John and I met in 2002 and got married in May 2004. We started building our dream together of having a family and building lots of memories with our children. We tried getting pregnant for years with no success. After consulting different doctors we found out that I have Polycystic Ovaries, which is the main reason why I couldn’t get pregnant. We tried several infertility treatments but we failed over and over again until one of my friends mentioned Dr. Beth Taylor to me and we decided to have a consult with her. Dr Taylor presented us with different options and we opted to do the IVF. Our 1st try failed. It gave us so much heartache, but we didn't lose hope as we had a frozen embryo reserved for another transfer.
After the next transfer I found out in Dec. 2012 that I was pregnant for the first time. We were so happy and celebrated Christmas with so much joy and excitement. Then on the eve of New Year we found out that my pregnancy hormones dropped and were told the bad news that it wasn’t a viable pregnancy. Our hearts were crushed with so much sadness and grief; we couldn't believe that it was happening to us.
We moved on and talked to Dr Taylor about another plan. We decided that it was worth another try and in Sept 2013 we got pregnant again, another successful IVF. Never did I think that another nightmare was bound to happen. We lost our baby at 5 weeks of pregnancy.
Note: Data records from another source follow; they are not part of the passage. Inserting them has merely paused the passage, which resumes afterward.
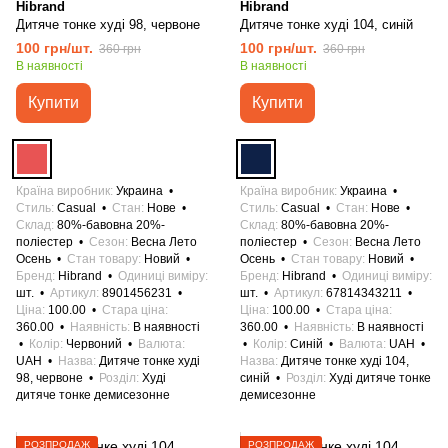
Hibrand
Hibrand
Дитяче тонке худі 98, червоне
Дитяче тонке худі 104, синій
100 грн/шт.
100 грн/шт.
360 грн
360 грн
В наявності
В наявності
Купити
Купити
Країна виробник
Украина
Країна виробник
Украина
Стиль
Casual
Стан
Нове
Стиль
Casual
Стан
Нове
Склад
80%-бавовна 20%-
Склад
80%-бавовна 20%-
поліестер
Сезон
Весна Лето
поліестер
Сезон
Весна Лето
Осень
Стан товару
Новий
Осень
Стан товару
Новий
Бренд
Hibrand
Одиниці виміру
Бренд
Hibrand
Одиниці виміру
шт.
Артикул
8901456231
шт.
Артикул
67814343211
Ціна
100.00
Стара ціна
Ціна
100.00
Стара ціна
360.00
Наявність
В наявності
360.00
Наявність
В наявності
Колір
Червоний
Валюта
Колір
Синій
Валюта
UAH
UAH
Назва
Дитяче тонке худі
Назва
Дитяче тонке худі 104,
98, червоне
Розділ
Худі
синій
Розділ
Худі дитяче тонке
дитяче тонке демисезонне
демисезонне
РОЗПРОДАЖ
РОЗПРОДАЖ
We were devastated, heartbroken! It was hard enough for us to lose one but another one really put us to the edge. Our moods suffered and even our relationship. I blamed myself many many times for why I couldn’t have my own child or why I couldn’t get pregnant and stay pregnant. We're not losing hope, that's what we kept telling ourselves, although deep down inside us we're fighting over the feeling of fear that we might have to accept it that we'll never have children of our own. I will never experience the fulfillment of breast feeding or will never hear a child calling us Mommy and Daddy. It was a scary thought but we're never gonna give up without a fight! We will defeat infertility. Hope is something not worth giving up for.
Then in December of 2013, I got an email from Dr. Taylor about a new game plan and a new protocol. My doctor never lost faith that I was capable of having a child. She wanted me to be in the best health condition before we started another cycle. In April of 2014, we started my new protocol. Yes another IVF cycle. People may think that I was crazy doing this again for the third time after multiple failed cycles but like I said we had Hope and we weren’t giving up without a fight.
We continued on, we prayed and prayed for a positive result. We found out in the beginning of May 2014 that I was pregnant again. Fear never left me at this point but my numbers came back strong. We were so happy about the good news and couldn’t wait to do our first ultrasound. First ultrasound came along with Dr. Taylor and she found two heartbeats. We couldn’t believe it with our own eyes that we're having twins! John and I left the office and started crying for joy this time. But we knew this was not it, we had a long way to go. Another ultrasound at 8 weeks confirmed 2 viable babies! Another joyous moment with our doctor, of course we cried again. This time everything was starting to sink in that we're going to be parents of two.
I finally got discharged to an OB for follow ups. There were some hiccups along the way but my babies stayed strong inside me. We were so pleased to find out that we're having a boy/girl twins. We were expecting the twins to come around Christmas time but they decided to come early at 30 weeks and 5 days. We welcomed Brielle Kaley and Brennon Noel on Nov 5 2014, the happiest day of my life and the first day of being a Mommy. Both stayed in the NICU for a while and did really well. My boy had to stay longer as he was smaller and needs more time to grow. For the first time, in 10 years of being married with each other, we finally had a complete Christmas with our twins Brielle and Brennon.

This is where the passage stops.